### What the exercise asks
Give back the records in their entirety, exactly.

### Pixel coordinate grounding data
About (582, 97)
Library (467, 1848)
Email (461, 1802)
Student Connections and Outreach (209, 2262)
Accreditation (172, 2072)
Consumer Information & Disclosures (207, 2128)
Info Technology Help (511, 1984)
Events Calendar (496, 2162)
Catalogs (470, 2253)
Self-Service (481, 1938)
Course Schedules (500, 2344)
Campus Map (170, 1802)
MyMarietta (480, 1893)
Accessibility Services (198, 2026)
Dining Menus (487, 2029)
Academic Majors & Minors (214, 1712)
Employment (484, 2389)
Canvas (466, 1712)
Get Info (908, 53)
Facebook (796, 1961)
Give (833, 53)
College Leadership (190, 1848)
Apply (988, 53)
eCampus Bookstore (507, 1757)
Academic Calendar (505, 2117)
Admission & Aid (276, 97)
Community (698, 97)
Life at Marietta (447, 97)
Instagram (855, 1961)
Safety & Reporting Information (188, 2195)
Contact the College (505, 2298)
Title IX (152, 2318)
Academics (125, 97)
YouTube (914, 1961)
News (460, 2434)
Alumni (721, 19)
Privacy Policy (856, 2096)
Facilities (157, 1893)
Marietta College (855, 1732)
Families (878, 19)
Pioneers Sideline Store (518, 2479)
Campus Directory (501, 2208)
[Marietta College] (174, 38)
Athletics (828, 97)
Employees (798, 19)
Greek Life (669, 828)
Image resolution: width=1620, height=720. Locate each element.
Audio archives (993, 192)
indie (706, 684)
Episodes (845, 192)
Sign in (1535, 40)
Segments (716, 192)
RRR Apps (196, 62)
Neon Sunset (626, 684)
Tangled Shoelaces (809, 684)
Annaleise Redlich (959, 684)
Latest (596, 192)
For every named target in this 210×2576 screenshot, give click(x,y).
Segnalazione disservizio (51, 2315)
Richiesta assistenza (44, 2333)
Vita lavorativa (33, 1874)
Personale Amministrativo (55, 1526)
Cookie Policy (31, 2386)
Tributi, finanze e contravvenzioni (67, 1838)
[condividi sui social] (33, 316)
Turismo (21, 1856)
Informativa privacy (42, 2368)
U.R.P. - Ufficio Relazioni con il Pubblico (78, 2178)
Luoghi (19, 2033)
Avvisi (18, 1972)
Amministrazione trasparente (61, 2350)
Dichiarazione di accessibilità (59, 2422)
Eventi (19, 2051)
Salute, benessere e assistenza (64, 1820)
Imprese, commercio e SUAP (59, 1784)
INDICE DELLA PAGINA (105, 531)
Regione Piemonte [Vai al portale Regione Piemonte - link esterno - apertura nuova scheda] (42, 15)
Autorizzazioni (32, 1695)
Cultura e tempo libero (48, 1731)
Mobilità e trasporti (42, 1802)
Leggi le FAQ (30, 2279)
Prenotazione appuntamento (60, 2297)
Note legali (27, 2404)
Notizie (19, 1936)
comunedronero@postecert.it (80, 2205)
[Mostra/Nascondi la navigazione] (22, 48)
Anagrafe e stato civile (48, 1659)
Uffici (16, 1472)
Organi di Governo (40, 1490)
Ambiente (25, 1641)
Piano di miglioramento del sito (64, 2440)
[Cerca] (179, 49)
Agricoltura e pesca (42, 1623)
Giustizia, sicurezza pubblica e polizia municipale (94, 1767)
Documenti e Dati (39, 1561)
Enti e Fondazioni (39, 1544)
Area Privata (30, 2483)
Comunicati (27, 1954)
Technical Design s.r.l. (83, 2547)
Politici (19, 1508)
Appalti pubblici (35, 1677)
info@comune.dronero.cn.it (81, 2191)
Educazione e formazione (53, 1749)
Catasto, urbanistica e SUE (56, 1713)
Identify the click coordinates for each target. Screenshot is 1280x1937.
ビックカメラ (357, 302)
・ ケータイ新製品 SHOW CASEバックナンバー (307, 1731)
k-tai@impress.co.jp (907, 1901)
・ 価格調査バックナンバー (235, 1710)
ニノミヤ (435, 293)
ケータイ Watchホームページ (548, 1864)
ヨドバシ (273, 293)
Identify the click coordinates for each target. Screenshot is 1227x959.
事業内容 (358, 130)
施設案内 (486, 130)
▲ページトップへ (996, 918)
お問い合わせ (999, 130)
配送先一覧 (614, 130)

### Exercise output
About (582, 97)
Library (467, 1848)
Email (461, 1802)
Student Connections and Outreach (209, 2262)
Accreditation (172, 2072)
Consumer Information & Disclosures (207, 2128)
Info Technology Help (511, 1984)
Events Calendar (496, 2162)
Catalogs (470, 2253)
Self-Service (481, 1938)
Course Schedules (500, 2344)
Campus Map (170, 1802)
MyMarietta (480, 1893)
Accessibility Services (198, 2026)
Dining Menus (487, 2029)
Academic Majors & Minors (214, 1712)
Employment (484, 2389)
Canvas (466, 1712)
Get Info (908, 53)
Facebook (796, 1961)
Give (833, 53)
College Leadership (190, 1848)
Apply (988, 53)
eCampus Bookstore (507, 1757)
Academic Calendar (505, 2117)
Admission & Aid (276, 97)
Community (698, 97)
Life at Marietta (447, 97)
Instagram (855, 1961)
Safety & Reporting Information (188, 2195)
Contact the College (505, 2298)
Title IX (152, 2318)
Academics (125, 97)
YouTube (914, 1961)
News (460, 2434)
Alumni (721, 19)
Privacy Policy (856, 2096)
Facilities (157, 1893)
Marietta College (855, 1732)
Families (878, 19)
Pioneers Sideline Store (518, 2479)
Campus Directory (501, 2208)
[Marietta College] (174, 38)
Athletics (828, 97)
Employees (798, 19)
Greek Life (669, 828)
Image resolution: width=1620, height=720. Locate each element.
Audio archives (993, 192)
indie (706, 684)
Episodes (845, 192)
Sign in (1535, 40)
Segments (716, 192)
RRR Apps (196, 62)
Neon Sunset (626, 684)
Tangled Shoelaces (809, 684)
Annaleise Redlich (959, 684)
Latest (596, 192)
For every named target in this 210×2576 screenshot, give click(x,y).
Segnalazione disservizio (51, 2315)
Richiesta assistenza (44, 2333)
Vita lavorativa (33, 1874)
Personale Amministrativo (55, 1526)
Cookie Policy (31, 2386)
Tributi, finanze e contravvenzioni (67, 1838)
[condividi sui social] (33, 316)
Turismo (21, 1856)
Informativa privacy (42, 2368)
U.R.P. - Ufficio Relazioni con il Pubblico (78, 2178)
Luoghi (19, 2033)
Avvisi (18, 1972)
Amministrazione trasparente (61, 2350)
Dichiarazione di accessibilità (59, 2422)
Eventi (19, 2051)
Salute, benessere e assistenza (64, 1820)
Imprese, commercio e SUAP (59, 1784)
INDICE DELLA PAGINA (105, 531)
Regione Piemonte [Vai al portale Regione Piemonte - link esterno - apertura nuova scheda] (42, 15)
Autorizzazioni (32, 1695)
Cultura e tempo libero (48, 1731)
Mobilità e trasporti (42, 1802)
Leggi le FAQ (30, 2279)
Prenotazione appuntamento (60, 2297)
Note legali (27, 2404)
Notizie (19, 1936)
comunedronero@postecert.it (80, 2205)
[Mostra/Nascondi la navigazione] (22, 48)
Anagrafe e stato civile (48, 1659)
Uffici (16, 1472)
Organi di Governo (40, 1490)
Ambiente (25, 1641)
Piano di miglioramento del sito (64, 2440)
[Cerca] (179, 49)
Agricoltura e pesca (42, 1623)
Giustizia, sicurezza pubblica e polizia municipale (94, 1767)
Documenti e Dati (39, 1561)
Enti e Fondazioni (39, 1544)
Area Privata (30, 2483)
Comunicati (27, 1954)
Technical Design s.r.l. (83, 2547)
Politici (19, 1508)
Appalti pubblici (35, 1677)
info@comune.dronero.cn.it (81, 2191)
Educazione e formazione (53, 1749)
Catasto, urbanistica e SUE (56, 1713)
Identify the click coordinates for each target. Screenshot is 1280x1937.
ビックカメラ (357, 302)
・ ケータイ新製品 SHOW CASEバックナンバー (307, 1731)
k-tai@impress.co.jp (907, 1901)
・ 価格調査バックナンバー (235, 1710)
ニノミヤ (435, 293)
ケータイ Watchホームページ (548, 1864)
ヨドバシ (273, 293)
Identify the click coordinates for each target. Screenshot is 1227x959.
事業内容 (358, 130)
施設案内 (486, 130)
▲ページトップへ (996, 918)
お問い合わせ (999, 130)
配送先一覧 (614, 130)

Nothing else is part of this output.